Dog Disease Threatens Sumatran Tigers
Deadly canine distemper virus doesn’t limit itself to dogs and their kin anymore. By 2000, the disease had been reported in all families of land carnivores from racoons to hyenas to lions. Now, the disease threatens the Sumatran tiger (Panthera sumatrae), a critically endangered species.
The International Union for the Conservation of Nature estimates the viable breeding population of the Sumatran tiger numbers only 176 to 271 individuals out of a total population of 400 to 500 on the Indonesian island of Sumatra. Troubling signs of an outbreak of canine distemper virus (CDV) may threaten those surviving Sumatran tigers, reported the BBC.
Brain damage from CDV can cause the cats to lose their natural fear of humans. The cats will then wander into villages or fail to flee from illegal hunters. In either case, the tiger usually ends up shot. A few cases of this behavior have been noted in Sumatra, but veterinarians haven’t been able to test for CDV in these wandering tigers.
“The big threats facing tigers are habitat loss and degradation and poaching, but I think the third big threat now is likely to be disease, particularly one like CDV,” John Lewis, director of Wildlife Vets International, told the BBC.

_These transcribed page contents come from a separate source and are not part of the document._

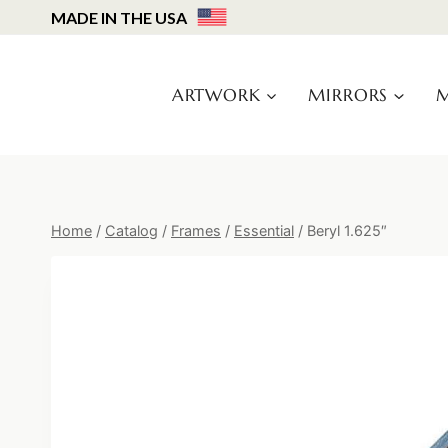
Skip
MADE IN THE USA
to
content
ARTWORK
MIRRORS
M
Home
/
Catalog
/
Frames
/
Essential
/
Beryl 1.625″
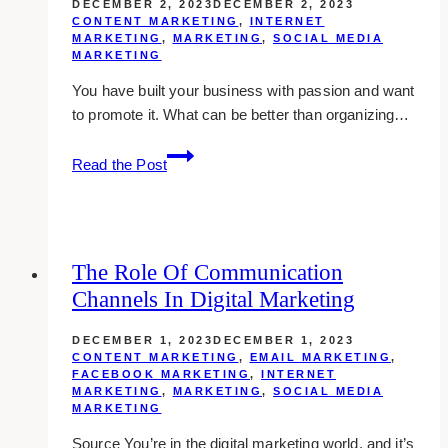
DECEMBER 2, 2023
DECEMBER 2, 2023
2024
CONTENT MARKETING
,
INTERNET
MARKETING
,
MARKETING
,
SOCIAL MEDIA
MARKETING
You have built your business with passion and want
to promote it. What can be better than organizing…
5
Read the Post
Savvy
Ways
For
Success
The Role Of Communication
At
Channels In Digital Marketing
Your
Next
DECEMBER 1, 2023
DECEMBER 1, 2023
Trade
CONTENT MARKETING
,
EMAIL MARKETING
,
Event
FACEBOOK MARKETING
,
INTERNET
MARKETING
,
MARKETING
,
SOCIAL MEDIA
MARKETING
Source You’re in the digital marketing world, and it’s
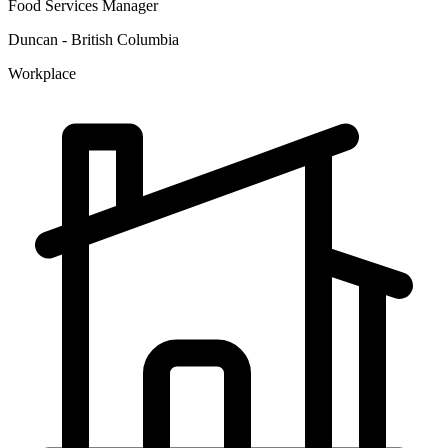
Food Services Manager
Duncan - British Columbia
Workplace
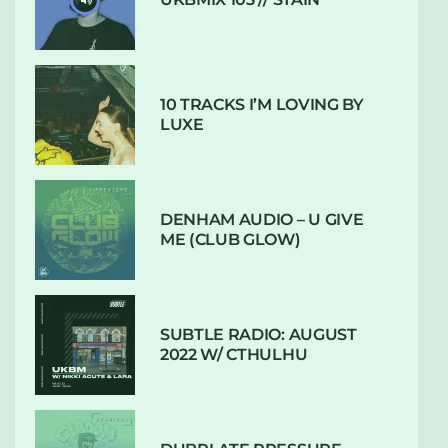
10 TRACKS I’M LOVING BY
LUXE
DENHAM AUDIO – U GIVE
ME (CLUB GLOW)
SUBTLE RADIO: AUGUST
2022 W/ CTHULHU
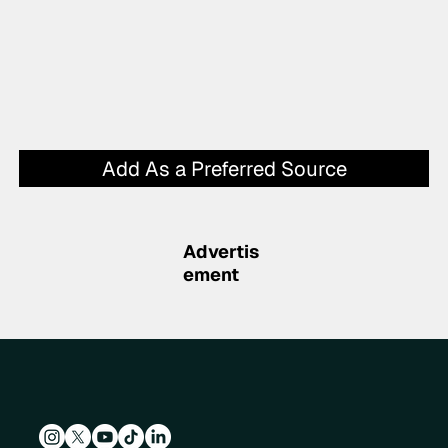
Add As a Preferred Source
Advertis
ement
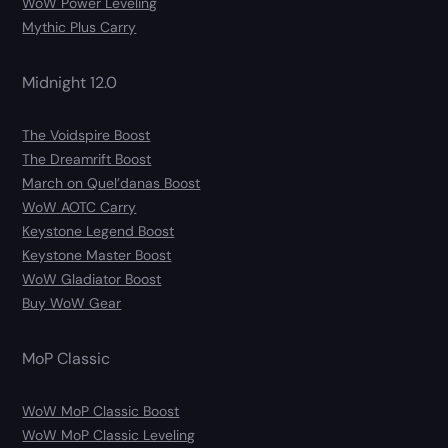
WoW Power Leveling
Mythic Plus Carry
Midnight 12.0
The Voidspire Boost
The Dreamrift Boost
March on Quel’danas Boost
WoW AOTC Carry
Keystone Legend Boost
Keystone Master Boost
WoW Gladiator Boost
Buy WoW Gear
MoP Classic
WoW MoP Classic Boost
WoW MoP Classic Leveling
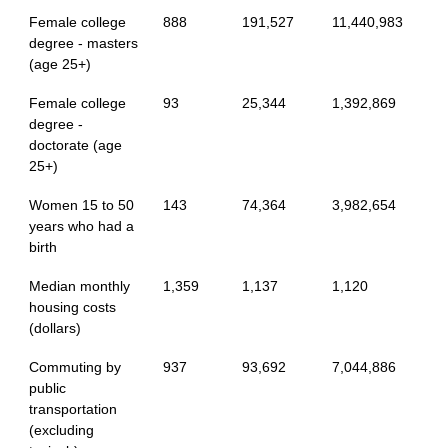
Female college
888
191,527
11,440,983
degree - masters
(age 25+)
Female college
93
25,344
1,392,869
degree -
doctorate (age
25+)
Women 15 to 50
143
74,364
3,982,654
years who had a
birth
Median monthly
1,359
1,137
1,120
housing costs
(dollars)
Commuting by
937
93,692
7,044,886
public
transportation
(excluding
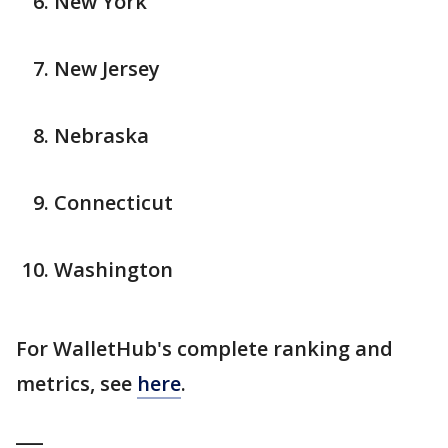
New York
New Jersey
Nebraska
Connecticut
Washington
For WalletHub's complete ranking and
metrics, see
here
.
___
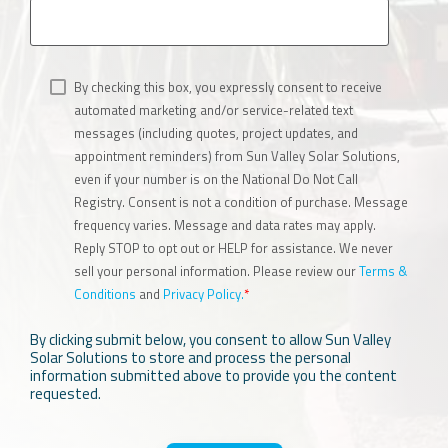
By checking this box, you expressly consent to receive
automated marketing and/or service-related text
messages (including quotes, project updates, and
appointment reminders) from Sun Valley Solar Solutions,
even if your number is on the National Do Not Call
Registry. Consent is not a condition of purchase. Message
frequency varies. Message and data rates may apply.
Reply STOP to opt out or HELP for assistance. We never
sell your personal information. Please review our
Terms &
Conditions
and
Privacy Policy.
*
By clicking submit below, you consent to allow Sun Valley
Solar Solutions to store and process the personal
information submitted above to provide you the content
requested.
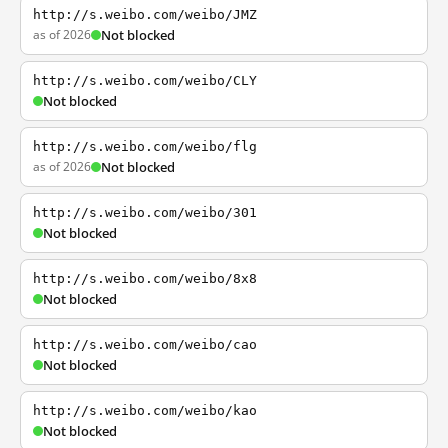
http://s.weibo.com/weibo/JMZ
as of 2026
Not blocked
http://s.weibo.com/weibo/CLY
Not blocked
http://s.weibo.com/weibo/flg
as of 2026
Not blocked
http://s.weibo.com/weibo/301
Not blocked
http://s.weibo.com/weibo/8x8
Not blocked
http://s.weibo.com/weibo/cao
Not blocked
http://s.weibo.com/weibo/kao
Not blocked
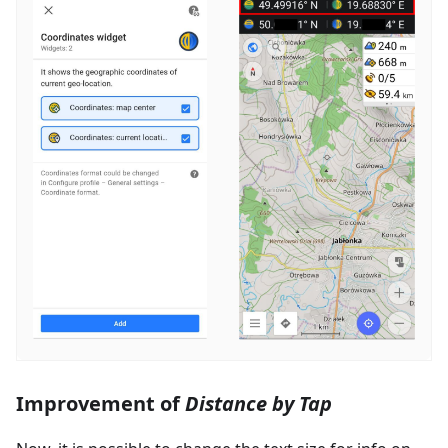
Improvement of
Distance by Tap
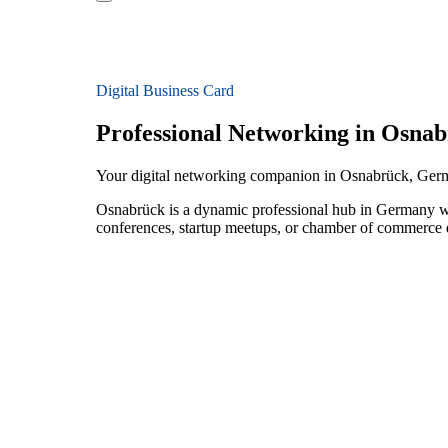
Digital Business Card
Professional Networking in Osna
Your digital networking companion in Osnabrück, Ge
Osnabrück is a dynamic professional hub in Germany wi
conferences, startup meetups, or chamber of commerce e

In September, Lewis will work with a team of Indonesian veterinarians to develop a system to monitor for CDV and find a laboratory where samples can be analyzed.
“Once we have got that nailed down then we start work and try to design some sort of mitigation strategy, and that won’t be easy,” said Lewis.
Canine distemper virus kills most animals it infects. A paper in the Journal of Zoo and Wildlife Medicine noted that disease is second only to rabies in mortality rate and has been identified in all families of land carnivores: Canidae, Felidae, Hyaenidae, Mustelidae, Procyonidae, Ursidae, and Viverridae.
A study in the Journal of Veterinary Diagnostic Investigation documented CDV infections that killed 17 lions, tigers and leopards in zoos. Vets believed the cats had contracted the disease after eating infected racoons. A similar study in Clinical and Vaccine Immunology determined that CDV had killed at least 19 lions and tigers in Switzerland over the past few decades.
IMAGE: Sumatran tiger in the Frankfurt zoo (Wilfried Berns, Wikimedia Commons)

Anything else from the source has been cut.